### [Your instructions]
The answer must be the number of lines in the listing below that contain "système", and nothing else.

___ Supplied entries ___

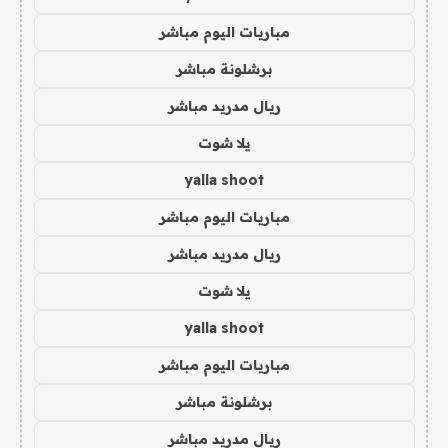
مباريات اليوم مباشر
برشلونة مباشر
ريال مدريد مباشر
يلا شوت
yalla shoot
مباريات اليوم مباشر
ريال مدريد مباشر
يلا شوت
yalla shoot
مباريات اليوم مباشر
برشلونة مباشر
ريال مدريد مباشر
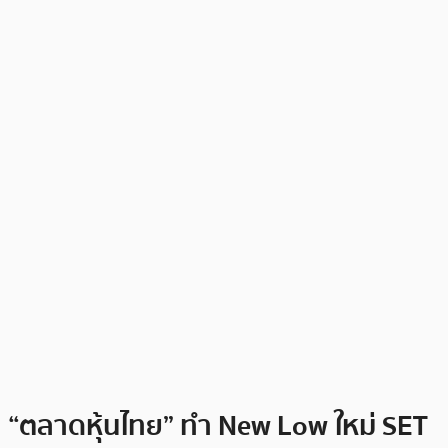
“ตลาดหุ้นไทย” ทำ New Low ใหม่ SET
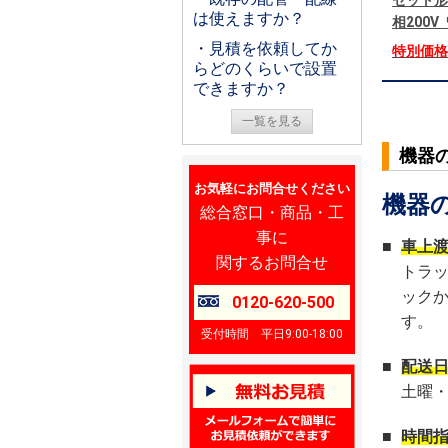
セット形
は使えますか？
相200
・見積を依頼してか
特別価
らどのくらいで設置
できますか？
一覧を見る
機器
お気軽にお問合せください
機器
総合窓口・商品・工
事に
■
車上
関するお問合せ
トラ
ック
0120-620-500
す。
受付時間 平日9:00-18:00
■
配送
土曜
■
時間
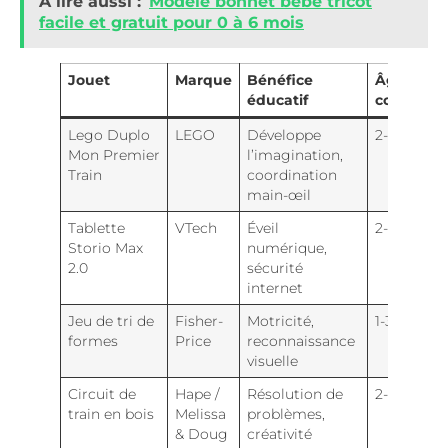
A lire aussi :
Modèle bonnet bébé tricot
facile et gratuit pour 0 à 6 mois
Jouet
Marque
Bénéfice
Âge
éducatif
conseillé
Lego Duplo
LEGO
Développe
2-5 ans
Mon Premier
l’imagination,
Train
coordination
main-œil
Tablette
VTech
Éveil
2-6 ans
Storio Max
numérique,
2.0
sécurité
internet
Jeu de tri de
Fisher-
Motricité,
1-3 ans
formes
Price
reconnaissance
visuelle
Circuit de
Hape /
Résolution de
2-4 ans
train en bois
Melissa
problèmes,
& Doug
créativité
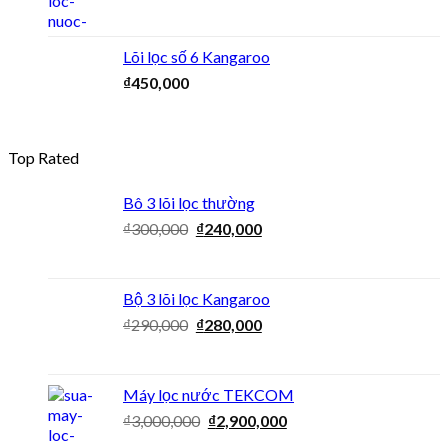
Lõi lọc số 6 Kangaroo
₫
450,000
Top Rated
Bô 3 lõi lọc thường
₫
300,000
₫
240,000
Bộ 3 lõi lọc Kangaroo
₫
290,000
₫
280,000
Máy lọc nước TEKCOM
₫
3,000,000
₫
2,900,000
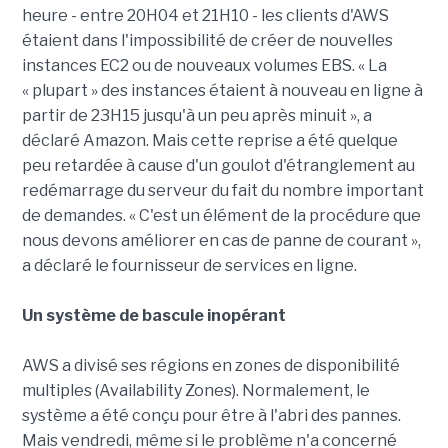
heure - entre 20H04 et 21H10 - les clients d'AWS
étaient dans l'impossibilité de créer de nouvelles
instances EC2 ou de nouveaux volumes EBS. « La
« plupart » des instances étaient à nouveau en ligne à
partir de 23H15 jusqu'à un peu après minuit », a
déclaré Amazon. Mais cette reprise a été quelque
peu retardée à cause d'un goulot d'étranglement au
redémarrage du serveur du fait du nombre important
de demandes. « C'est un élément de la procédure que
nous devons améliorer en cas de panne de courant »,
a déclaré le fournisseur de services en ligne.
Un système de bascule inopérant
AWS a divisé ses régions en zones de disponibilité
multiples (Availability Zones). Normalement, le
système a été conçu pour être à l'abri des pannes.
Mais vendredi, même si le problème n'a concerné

___
___ Supplied entries ___

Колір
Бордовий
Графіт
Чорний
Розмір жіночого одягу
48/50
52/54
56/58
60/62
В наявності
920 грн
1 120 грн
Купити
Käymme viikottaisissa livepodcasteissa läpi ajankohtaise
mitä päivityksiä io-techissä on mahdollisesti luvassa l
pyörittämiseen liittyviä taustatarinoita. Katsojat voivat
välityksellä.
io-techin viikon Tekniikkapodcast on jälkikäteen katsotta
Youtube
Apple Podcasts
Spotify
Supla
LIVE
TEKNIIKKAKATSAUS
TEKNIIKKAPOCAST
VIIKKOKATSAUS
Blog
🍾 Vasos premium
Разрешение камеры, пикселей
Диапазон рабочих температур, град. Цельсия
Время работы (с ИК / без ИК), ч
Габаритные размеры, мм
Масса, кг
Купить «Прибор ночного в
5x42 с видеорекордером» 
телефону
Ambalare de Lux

___

### [Result for this task]
2